:: GOAL OF THE EXERCISE ::
Copy the listing verbatim, excluding any images found in it.

:: INFORMATION GIVEN ::
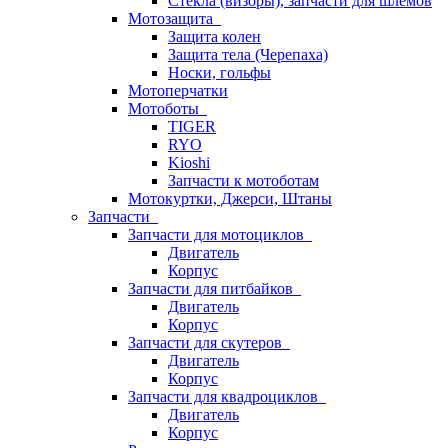
Стёкла (визоры), запчасти для шлемов
Мотозащита
Защита колен
Защита тела (Черепаха)
Носки, гольфы
Мотоперчатки
Мотоботы
TIGER
RYO
Kioshi
Запчасти к мотоботам
Мотокуртки, Джерси, Штаны
Запчасти
Запчасти для мотоциклов
Двигатель
Корпус
Запчасти для питбайков
Двигатель
Корпус
Запчасти для скутеров
Двигатель
Корпус
Запчасти для квадроциклов
Двигатель
Корпус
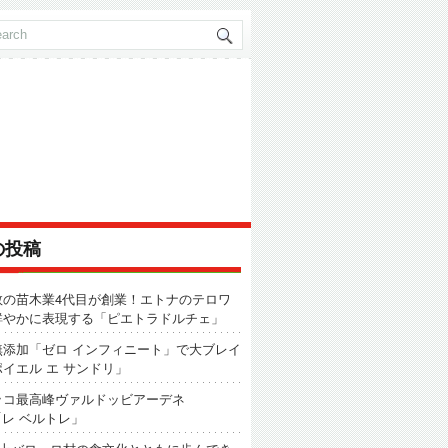
の投稿
数の苗木業4代目が創業！エトナのテロワ
鮮やかに表現する「ピエトラドルチェ」
無添加「ゼロ インフィニート」で大ブレイ
イエル エ サンドリ」
ッコ最高峰ヴァルドッビアーデネ
「レ ベルトレ」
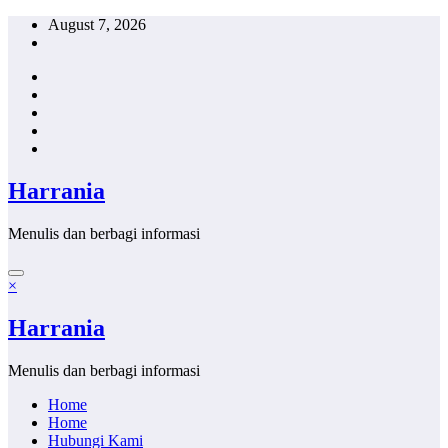
Skip
August 7, 2026
to
content
Harrania
Menulis dan berbagi informasi
×
Harrania
Menulis dan berbagi informasi
Home
Home
Hubungi Kami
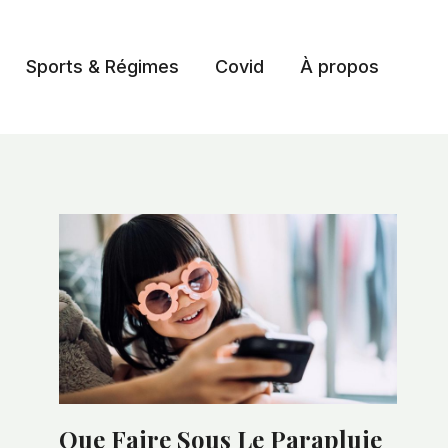
Sports & Régimes
Covid
À propos
Que Faire Sous Le Parapluie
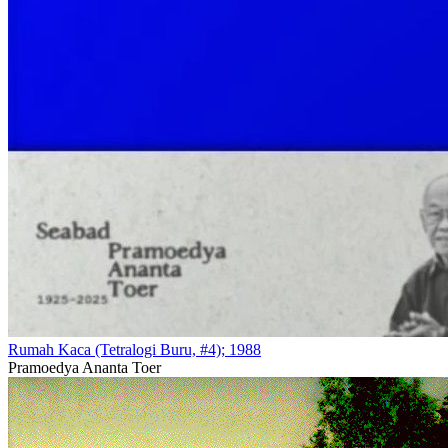
Rumah Kaca (Tetralogi Buru, #4); 1988
Pramoedya Ananta Toer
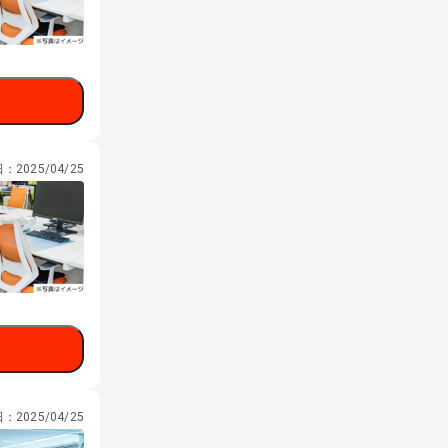
日：
2025/04/25
日：
2025/04/25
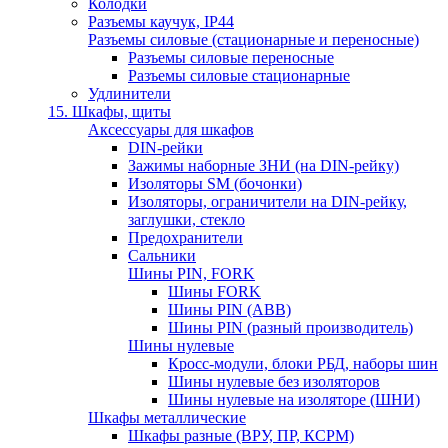
Колодки
Разъемы каучук, IP44
Разъемы силовые (стационарные и переносные)
Разъемы силовые переносные
Разъемы силовые стационарные
Удлинители
15. Шкафы, щиты
Аксессуары для шкафов
DIN-рейки
Зажимы наборные ЗНИ (на DIN-рейку)
Изоляторы SM (бочонки)
Изоляторы, ограничители на DIN-рейку,
заглушки, стекло
Предохранители
Сальники
Шины PIN, FORK
Шины FORK
Шины PIN (АВВ)
Шины PIN (разный производитель)
Шины нулевые
Кросс-модули, блоки РБД, наборы шин
Шины нулевые без изоляторов
Шины нулевые на изоляторе (ШНИ)
Шкафы металлические
Шкафы разные (ВРУ, ПР, КСРМ)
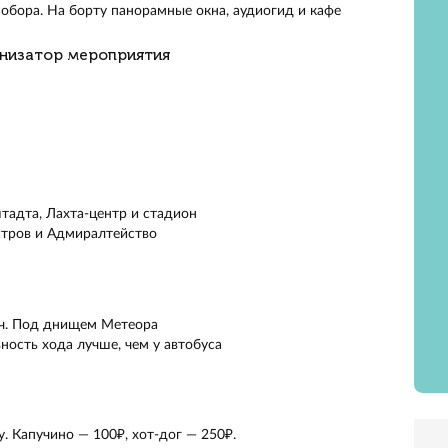
м за 1 час маршрут от Кронштадта до Петербурга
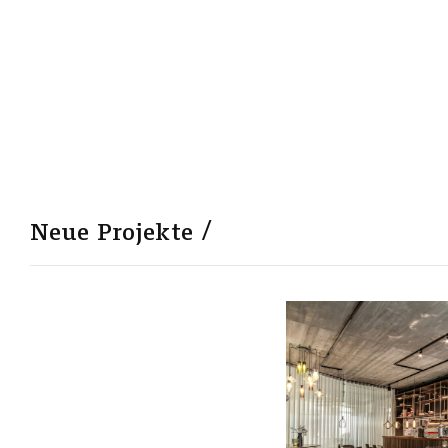
Neue Projekte
0
0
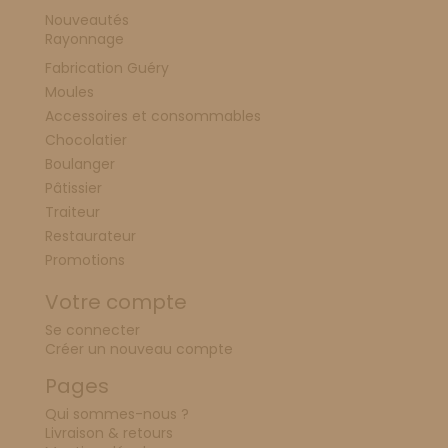
Nouveautés
Rayonnage
Fabrication Guéry
Moules
Accessoires et consommables
Chocolatier
Boulanger
Pâtissier
Traiteur
Restaurateur
Promotions
Votre compte
Se connecter
Créer un nouveau compte
Pages
Qui sommes-nous ?
Livraison & retours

:: TASK RESULT ::
Стёкла (визоры), запчасти для шлемов
Мотозащита
Защита колен
Защита тела (Черепаха)
Носки, гольфы
Мотоперчатки
Мотоботы
TIGER
RYO
Kioshi
Запчасти к мотоботам
Мотокуртки, Джерси, Штаны
Запчасти
Запчасти для мотоциклов
Двигатель
Корпус
Запчасти для питбайков
Двигатель
Корпус
Запчасти для скутеров
Двигатель
Корпус
Запчасти для квадроциклов
Двигатель
Корпус
の投稿
数の苗木業4代目が創業！エトナのテロワ
鮮やかに表現する「ピエトラドルチェ」
無添加「ゼロ インフィニート」で大ブレイ
イエル エ サンドリ」
ッコ最高峰ヴァルドッビアーデネ
「レ ベルトレ」
Skip
August 7, 2026
to
content
Harrania
Menulis dan berbagi informasi
×
Harrania
Menulis dan berbagi informasi
Home
Home
Hubungi Kami
Sports & Régimes
Covid
À propos
Que Faire Sous Le Parapluie
Rumah Kaca (Tetralogi Buru, #4); 1988
Pramoedya Ananta Toer
日：
2025/04/25
日：
2025/04/25
Колодки
Разъемы каучук, IP44
Разъемы силовые (стационарные и переносные)
Разъемы силовые переносные
Разъемы силовые стационарные
Удлинители
15. Шкафы, щиты
Аксессуары для шкафов
DIN-рейки
Зажимы наборные ЗНИ (на DIN-рейку)
Изоляторы SM (бочонки)
Изоляторы, ограничители на DIN-рейку,
заглушки, стекло
Предохранители
Сальники
Шины PIN, FORK
Шины FORK
Шины PIN (АВВ)
Шины PIN (разный производитель)
Шины нулевые
Кросс-модули, блоки РБД, наборы шин
Шины нулевые без изоляторов
Шины нулевые на изоляторе (ШНИ)
Шкафы металлические
Шкафы разные (ВРУ, ПР, КСРМ)
м за 1 час маршрут от Кронштадта до Петербурга
Neue Projekte
0
0
Nouveautés
Rayonnage
Fabrication Guéry
Moules
Accessoires et consommables
Chocolatier
Boulanger
Pâtissier
Traiteur
Restaurateur
Promotions
Votre compte
Se connecter
Créer un nouveau compte
Pages
Qui sommes-nous ?
Livraison & retours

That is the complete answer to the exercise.